Je salue le travail de très grande qualité de la Convention citoyenne sur la rénovation des bâtiments. Elle mentionne la pertinence d’avoir créé la nouvelle prime, MaPrimeRenov,’ et les dispositifs de l’Agence nationale de l’habitat (Anah) qui permettent d’accompagner les plus modestes. Elle dit que le chemin est le bon, mais pose la question de savoir si l’ampleur des moyens consacrés est suffisant. Elle demande d'aller plus loin, en renforçant les outils qu’on a déjà créés. Je partage pleinement. Le Président de la République a demandé à son gouvernement d’aller plus loin sur la rénovation de bâtiments conformément aux orientations de la Convention citoyenne. Cela aura forcément une traduction dans les prochains textes, notamment les Lois de finances.

Comment allez-vous mettre en œuvre l’obligation de rénovation globale d’ici 2040?

Nous devons mettre la priorité sur la rénovation globale. C’est une certitude. On étudie le renforcement de MaPrimeRenov’ pour financer les rénovations globales d’ici à début 2021. Mais il ne faut pas balayer d’un revers de main d’autres accompagnements permettant de faire un premier geste ou un premier bouquet de travaux. L’expérience montre qu’ils permettent d’entamer un processus qui peut conduire à faire plus de rénovation globale dans les bâtiments in fine.

Trop utiliser les CEE et les coups de pouce, comme pour la chaudière à 1 euro, n’est-il pas une solution de facilité pour gagner en volume au détriment de l’efficacité ?

Non, il n’y a pas de petits gestes pour l’environnement. L’objectif c’est aussi de partir des besoins, en accompagnant par exemple les ménages qui doivent changer leur chaudière au moment où ils en ont besoin. C’est en partant des usages qu’on arrive à créer les bonnes dynamiques. Les dispositifs coup de pouce sont souvent, pour ces ménages, un premier pas vers d’autres travaux de rénovation. Cela permet de les inscrire dans un processus, d’autant plus quand c’est fait avec les entreprises. Car ce sont les entreprises qui apportent les solutions. Force est de constater qu’y intégrer les entreprises permet de massifier les actions. Dans un moment où l’on veut massifier la rénovation, c’est quelque chose d’utile.

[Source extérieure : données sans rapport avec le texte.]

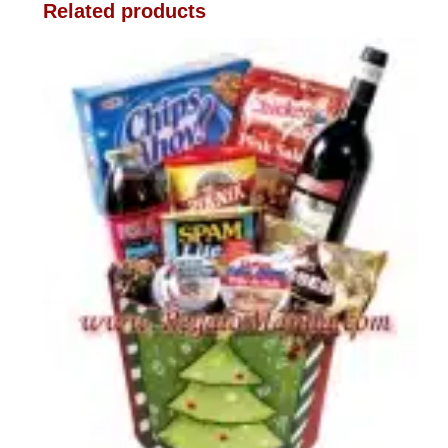
Related products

Le volet carbone est le grand absent des politiques de rénovation. Y travaillez-vous ?

Nous avons une grande réforme en cours qui est la future règlementation RE2020, qui porte sur la construction neuve mais qui donne le « la » dans l’ensemble de la filière du bâtiment. La RE2020 prendra en compte les émissions de CO2 sur l’ensemble du cycle de vie du bâtiment. La grande nouveauté de la RE2020 est d’agir à la fois sur le bâtiment dans toutes ses spécificités en particulier les matériaux utilisés, et sur les émissions de CO2 source d’énergie et sa consommation. En matière de rénovation, diminuer les consommations d’énergie, c’est aussi diminuer les gaz à effet de serre, en particulier quand on encourage le changement de chaudières, ou quand on favorise l’effacement.

Ecologie, solidarité, emplois… n’attend-t-on pas trop à la fois de la rénovation énergétique ?

Face à ces grandes attentes, légitimes, il faut capitaliser sur ce que l’on fait. En deux ans, l’Anah a multiplié par deux le nombre de rénovations, pas uniquement énergétique. Dans le monde  économique, on appelait cela une licorne. On montre que c’est possible et que lorsque l’on veut accélérer, on le peut. Les citoyens demandent à aller encore plus vite.